Following this line of reasoning, illustrated with the attempts of approaching the subject, it seems reasonable to propose and conduct an analysis based on the data on the treatment duration in clinical trials, i.e. in line with the methodology adopted in the submitted economic analysis. The adopted approach is free from the limitations described above (it takes into account the impact of AEs on the treatment duration and limitation of the maximum duration of treatment with cabazitaxel and radium 223 dichloride).
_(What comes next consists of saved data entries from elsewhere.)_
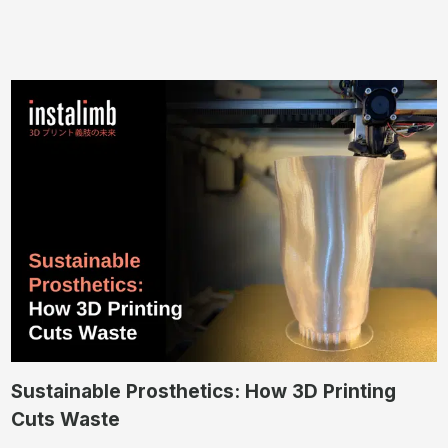
Sustainable Prosthetics: How 3D Printing
Cuts Waste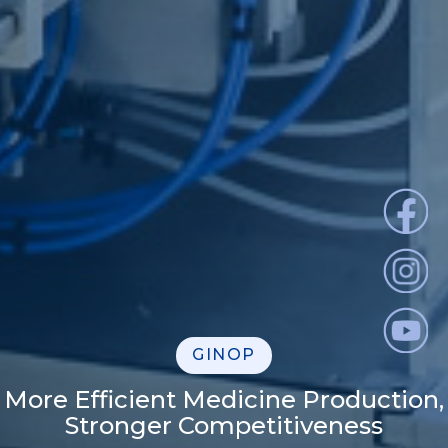
GINOP
More Efficient Medicine Production,
Stronger Competitiveness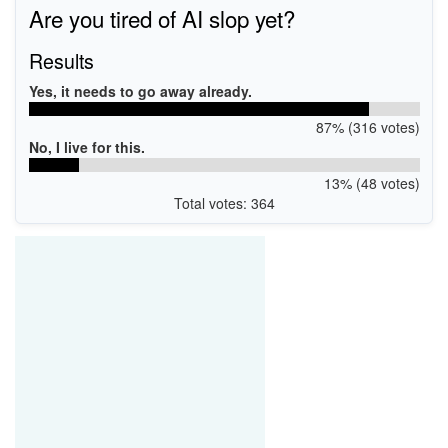
Are you tired of AI slop yet?
Results
Yes, it needs to go away already.
87% (316 votes)
No, I live for this.
13% (48 votes)
Total votes: 364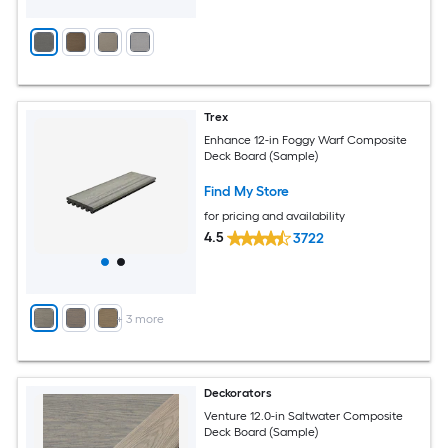
Trex
Enhance 12-in Foggy Warf Composite
Deck Board (Sample)
Find My Store
for pricing and availability
4.5
3722
+
3
more
Deckorators
Venture 12.0-in Saltwater Composite
Deck Board (Sample)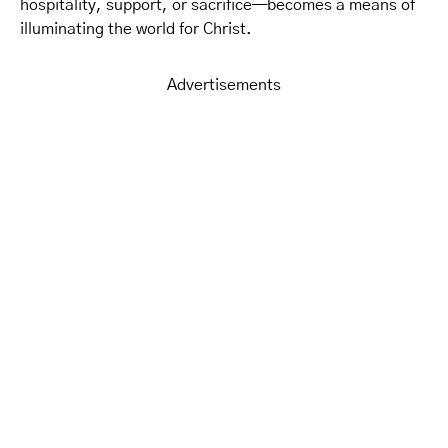
hospitality, support, or sacrifice—becomes a means of
illuminating the world for Christ.
Advertisements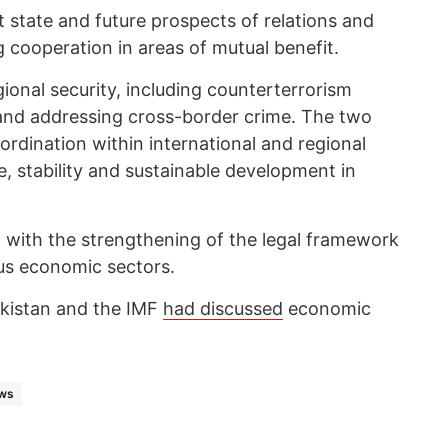
 state and future prospects of relations and
 cooperation in areas of mutual benefit.
ional security, including counterterrorism
and addressing cross-border crime. The two
rdination within international and regional
, stability and sustainable development in
on with the strengthening of the legal framework
us economic sectors.
jikistan and the IMF
had discussed
economic
ws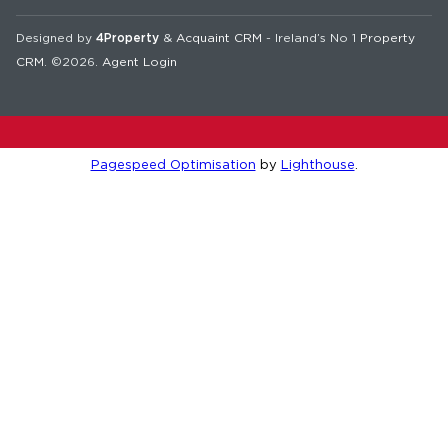
Designed by
4Property
&
Acquaint CRM
- Ireland’s No 1
Property
CRM
. ©2026.
Agent Login
Pagespeed Optimisation
by
Lighthouse
.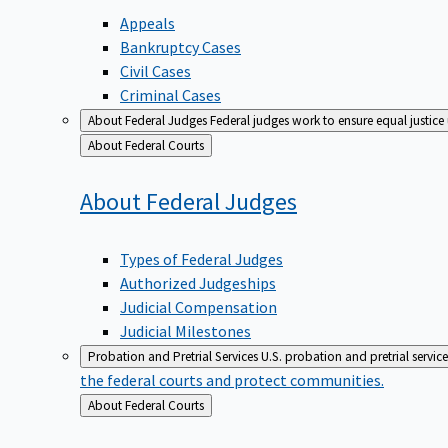
Appeals
Bankruptcy Cases
Civil Cases
Criminal Cases
About Federal Judges
Federal judges work to ensure equal justice
Back
About Federal Courts
to
About Federal
Judges
Types of Federal Judges
Authorized Judgeships
Judicial Compensation
Judicial Milestones
Probation and Pretrial Services
U.S. probation and pretrial servic
the federal courts and protect communities.
Back
About Federal Courts
to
An additional limitation of the analysis for cabazitaxel is the selection of comparators and the associated method for determining the threshold price. In accordance with the MoH’s Regulation on minimum requirements, in the case of CMAs (more broadly: when the circumstances of Article 13 (3) of the Reimbursement Act [12] are met), the threshold price should be set relatively to the comparator with the lowest cost utility ratio (CUR). In the case of the submitted analysis, that comparator was radium 223 dichloride. However, current clinical practice guidelines state that radium 223 dichloride can only be used in a small population of patients with symptomatic bone metastases without visceral metastases. In addition, the European Medicines Agency has issued a recommendation (EMA / 500948/2018 [13]), which indicates that due to the increased number of fractures reported during clinical trials, the use of radium 223 dichloride should be limited to patients in whom two treatment lines were previously used, or for whom no other therapeutic options are available. Limitation of use have been included in the latest SmPC for radium 223 dichloride [14] and in the B.56 drug programme which has been in force since 1 January 2019 [15]. Due to the above limitations of use of radium 223 dichloride, cabazitaxel will constitute a viable clinical alternative to hormonotherapy, while to a small extent it will replace treatment with radium 223 dichloride. According to NFZ data, in 2018, abiraterone acetate and enzalutamide were administered to 1494 and 552 patients, respectively (the data are incomplete – until October 2018). The number of patients treated with radium 223 dichloride was significantly lower in this period and amounted to 129 people.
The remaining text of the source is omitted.